Problem to work on: The records below are to be output exactly, except for their pictures.

Provided records:

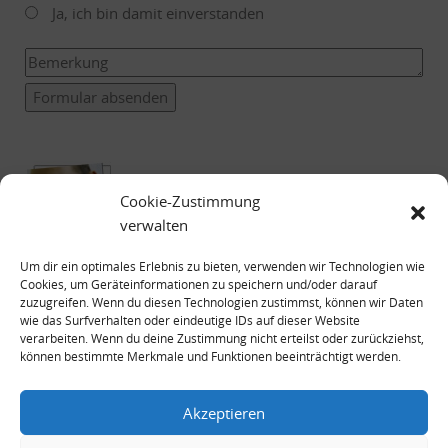
Ja, ich bin damit einverstanden
Formular absenden
Cookie-Zustimmung
verwalten
Um dir ein optimales Erlebnis zu bieten, verwenden wir Technologien wie
Cookies, um Geräteinformationen zu speichern und/oder darauf
zuzugreifen. Wenn du diesen Technologien zustimmst, können wir Daten
wie das Surfverhalten oder eindeutige IDs auf dieser Website
verarbeiten. Wenn du deine Zustimmung nicht erteilst oder zurückziehst,
können bestimmte Merkmale und Funktionen beeinträchtigt werden.
Impressum
Datenschutzerklärung
Akzeptieren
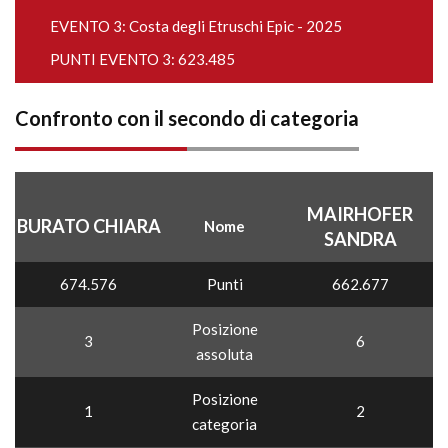
EVENTO 3:
Costa degli Etruschi Epic - 2025
PUNTI EVENTO 3: 623.485
Confronto con il secondo di categoria
MAIRHOFER
BURATO CHIARA
Nome
SANDRA
674.576
Punti
662.677
Posizione
3
6
assoluta
Posizione
1
2
categoria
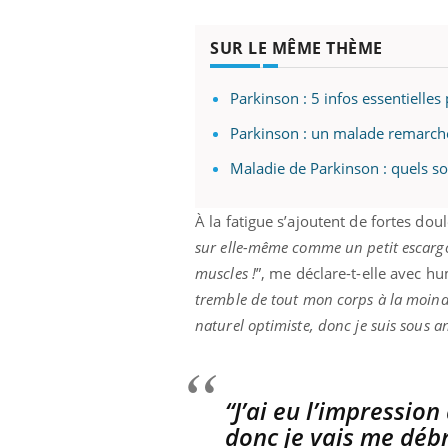
SUR LE MÊME THÈME
Parkinson : 5 infos essentiell
Parkinson : un malade remarch
Maladie de Parkinson : quels s
À la fatigue s’ajoutent de fortes dou
sur elle-même comme un petit escargot
muscles !
”, me déclare-t-elle avec h
tremble de tout mon corps à la moindr
naturel optimiste, donc je suis sous a
“J’ai eu l’impression
donc je vais me débro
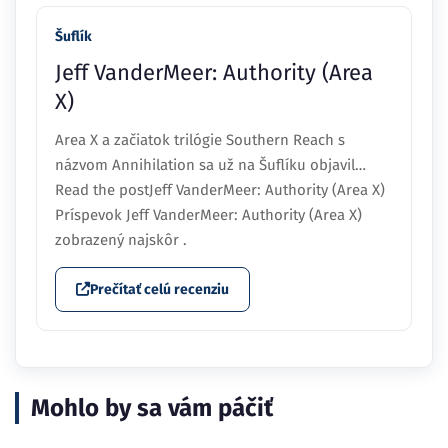
Šuflík
Jeff VanderMeer: Authority (Area
X)
Area X a začiatok trilógie Southern Reach s
názvom Annihilation sa už na Šuflíku objavil…
Read the postJeff VanderMeer: Authority (Area X)
Príspevok Jeff VanderMeer: Authority (Area X)
zobrazený najskôr .
Prečítať celú recenziu
Mohlo by sa vám páčiť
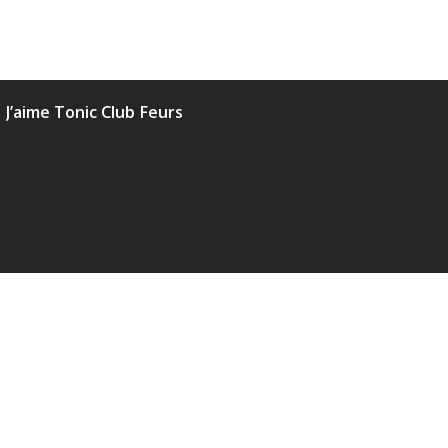
J’aime Tonic Club Feurs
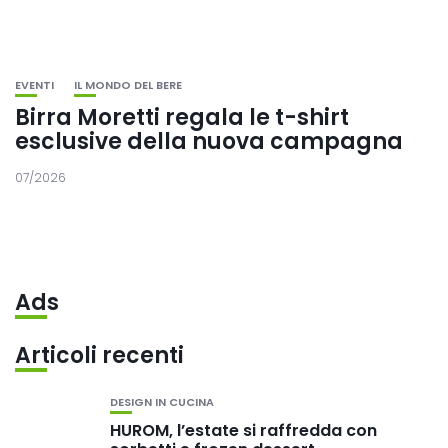
EVENTI
IL MONDO DEL BERE
Birra Moretti regala le t-shirt
esclusive della nuova campagna
07/2026
Ads
Articoli recenti
DESIGN IN CUCINA
HUROM, l’estate si raffredda con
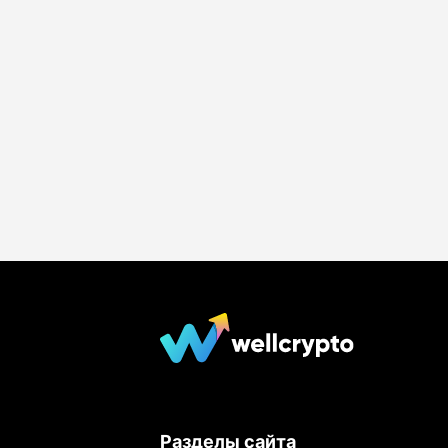
Разделы сайта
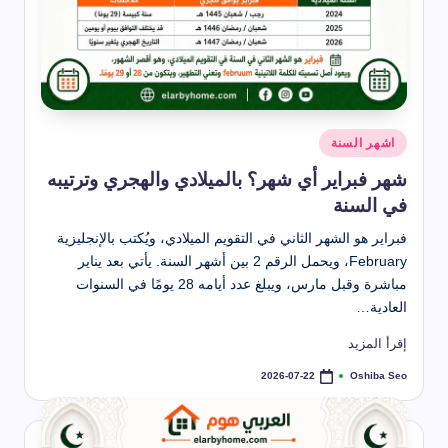
نُشر
اشهر السنة
في
شهر فبراير أي شهر؟ بالميلادي والهجري وترتيبه
في السنة
فبراير هو الشهر الثاني في التقويم الميلادي، ويُكتب بالإنجليزية
February، ويحمل الرقم 2 بين أشهر السنة. يأتي بعد يناير
مباشرة وقبل مارس، ويبلغ عدد أيامه 28 يومًا في السنوات
العادية…
إقرأ المزيد
Oshiba Seo
2026-07-22
تمّ
النشر
بواسطة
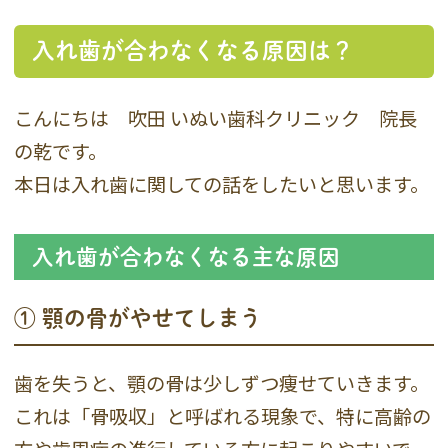
入れ歯が合わなくなる原因は？
こんにちは 吹田 いぬい歯科クリニック 院長
の乾です。
本日は入れ歯に関しての話をしたいと思います。
入れ歯が合わなくなる主な原因
① 顎の骨がやせてしまう
歯を失うと、顎の骨は少しずつ痩せていきます。
これは「骨吸収」と呼ばれる現象で、特に高齢の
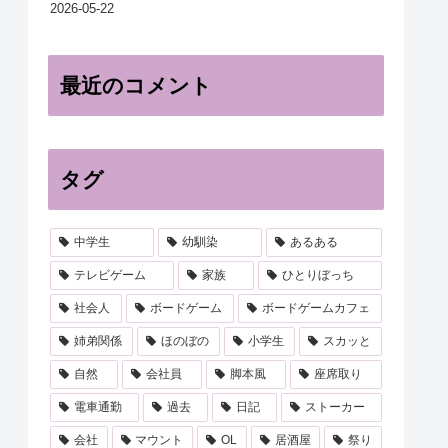
2026-05-22
最近のコメント
タグ
中学生
幼馴染
あるある
テレビゲーム
家族
ひとりぼっち
社会人
ボードゲーム
ボードゲームカフェ
姉弟関係
ほのぼの
小学生
スカッと
自然
会社員
脚本風
座席取り
電車通勤
過去
日記
ストーカー
会社
マウント
OL
居酒屋
祭り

Response box:
Ja, ich bin damit einverstanden
Formular absenden
Cookie-Zustimmung
verwalten
Um dir ein optimales Erlebnis zu bieten, verwenden wir Technologien wie
Cookies, um Geräteinformationen zu speichern und/oder darauf
zuzugreifen. Wenn du diesen Technologien zustimmst, können wir Daten
wie das Surfverhalten oder eindeutige IDs auf dieser Website
verarbeiten. Wenn du deine Zustimmung nicht erteilst oder zurückziehst,
können bestimmte Merkmale und Funktionen beeinträchtigt werden.
Impressum
Datenschutzerklärung
Akzeptieren
EVENTO 3:
Costa degli Etruschi Epic - 2025
PUNTI EVENTO 3: 623.485
Confronto con il secondo di categoria
MAIRHOFER
BURATO CHIARA
Nome
SANDRA
674.576
Punti
662.677
Posizione
3
6
assoluta
Posizione
1
2
categoria
SUR LE MÊME THÈME
Parkinson : 5 infos essentiell
Parkinson : un malade remarch
Maladie de Parkinson : quels s
À la fatigue s’ajoutent de fortes dou
sur elle-même comme un petit escargot
muscles !
”, me déclare-t-elle avec h
tremble de tout mon corps à la moindr
naturel optimiste, donc je suis sous a
“J’ai eu l’impression
donc je vais me débro
Šuflík
Jeff VanderMeer: Authority (Area
X)
Area X a začiatok trilógie Southern Reach s
názvom Annihilation sa už na Šuflíku objavil…
Read the postJeff VanderMeer: Authority (Area X)
Príspevok Jeff VanderMeer: Authority (Area X)
zobrazený najskôr .
Prečítať celú recenziu
Mohlo by sa vám páčiť
J’aime Tonic Club Feurs
EVENTI
IL MONDO DEL BERE
Birra Moretti regala le t-shirt
esclusive della nuova campagna
07/2026
Ads
Articoli recenti
DESIGN IN CUCINA
HUROM, l’estate si raffredda con
Разделы сайта
نُشر
اشهر السنة
في
شهر فبراير أي شهر؟ بالميلادي والهجري وترتيبه
في السنة
فبراير هو الشهر الثاني في التقويم الميلادي، ويُكتب بالإنجليزية
February، ويحمل الرقم 2 بين أشهر السنة. يأتي بعد يناير
مباشرة وقبل مارس، ويبلغ عدد أيامه 28 يومًا في السنوات
العادية…
إقرأ المزيد
Oshiba Seo
2026-07-22
تمّ
النشر
بواسطة
入れ歯が合わなくなる原因は？
こんにちは 吹田 いぬい歯科クリニック 院長
の乾です。
本日は入れ歯に関しての話をしたいと思います。
入れ歯が合わなくなる主な原因
① 顎の骨がやせてしまう
歯を失うと、顎の骨は少しずつ痩せていきます。
これは「骨吸収」と呼ばれる現象で、特に高齢の
2026-05-22
最近のコメント
タグ
中学生
幼馴染
あるある
テレビゲーム
家族
ひとりぼっち
社会人
ボードゲーム
ボードゲームカフェ
姉弟関係
ほのぼの
小学生
スカッと
自然
会社員
脚本風
座席取り
電車通勤
過去
日記
ストーカー
会社
マウント
OL
居酒屋
祭り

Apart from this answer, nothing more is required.